Second, after last week’s article, multiple people strangely suggested that, for some reason, compression-oriented programming would only work with small numbers of people (perhaps one or two), but is somehow not possible to do or not effective when working on teams (or large teams), and so object-oriented programming must be used.
I don’t really understand this suggestion. I’d love to discuss it at some point, but honestly, I really just don’t even know what the underlying assumptions would be that would cause someone to arrive at this conclusion. I’m also not sure why they think that it isn’t something I’ve used effectively on projects that involved teams of people (which I actually have). So until I get a better idea of why someone would think that the number of people involved has anything to do with the efficacy of compression-oriented programming, I’ll just say this:
Writing code for yourself to use is no different than writing code for someone else to use. Unless you are some sort of idiot savant who remembers every piece of code they’ve ever written, it is always in your best interest to write reusable code that presents a nice, usable, hard-to-screw-up interface to the code that uses it, because even if it’s only you who’s using it, you’ll probably have to use it at some point when you’ve forgotten one or more of its internal details.

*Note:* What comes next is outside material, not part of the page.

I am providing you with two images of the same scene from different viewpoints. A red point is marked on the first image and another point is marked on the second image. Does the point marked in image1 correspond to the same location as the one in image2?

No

Compression-oriented programming isn’t some kind of shortcut thing you do when it’s just you — it’s the right way to build code that presents a clean interface to a complex set of operations, which is basically what any non-trivial piece of code needs to do.

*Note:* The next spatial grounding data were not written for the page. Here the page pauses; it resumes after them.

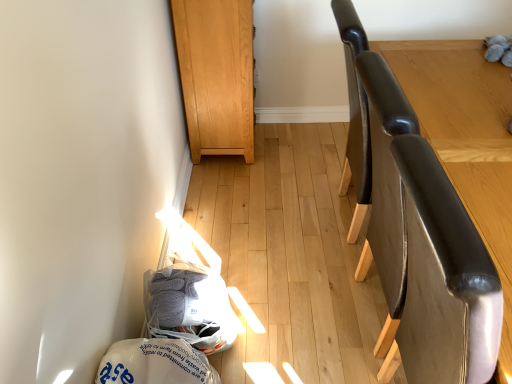 Question: Considering the positions of point (423, 147) and point (423, 233), is point (423, 147) closer or farther from the camera than point (423, 233)?

Choices:
 (A) closer
 (B) farther

Answer: (B)

Question: Is glossy leather chair at right taller or shorter than leather-like brown swivel chair at right?

Choices:
 (A) short
 (B) tall

Answer: (A)

Question: Which object is the farthest from the leather-like brown swivel chair at right?

Choices:
 (A) light brown wood cabinet at upper center
 (B) white plastic bag at lower left, marked as the second material in a top-to-bottom arrangement
 (C) gray yarn at lower left, which is the 1th material from top to bottom
 (D) glossy leather chair at right

Answer: (A)

Question: Based on their relative distances, which object is farther from the white plastic bag at lower left, marked as the second material in a top-to-bottom arrangement?

Choices:
 (A) gray yarn at lower left, which is counted as the 2th material, starting from the bottom
 (B) light brown wood cabinet at upper center
 (C) glossy leather chair at right
 (D) leather-like brown swivel chair at right

Answer: (B)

I’ve been on projects where I was the only programmer (RAD’s Granny 3D), I’ve been on projects where there were so many programmers that I didn’t even know who they were or how many there were (Intel’s Larrabee project), and I’ve been on projects where there were just enough programmers to make things interesting, like The Witness, where there were five (well, seven, technically, but I don’t think all seven were ever on the project simultaneously). Throughout all of this, I have never once found myself thinking that the style of programming should change based on the number of people. I always adopt a compression-oriented approach, and if I am working on a team, as I get things to a point where I think they will be useful to others, I start putting things in a shared header file for them to use. That’s really all there is to it.
But, certainly, if there are a lot of specific issues that people are thinking of in relation to compression-oriented programming and object-oriented programming that vary based on the number of people involved, please write in and let me know what they are. If I get enough specifics I’ll do a whole article talking about them.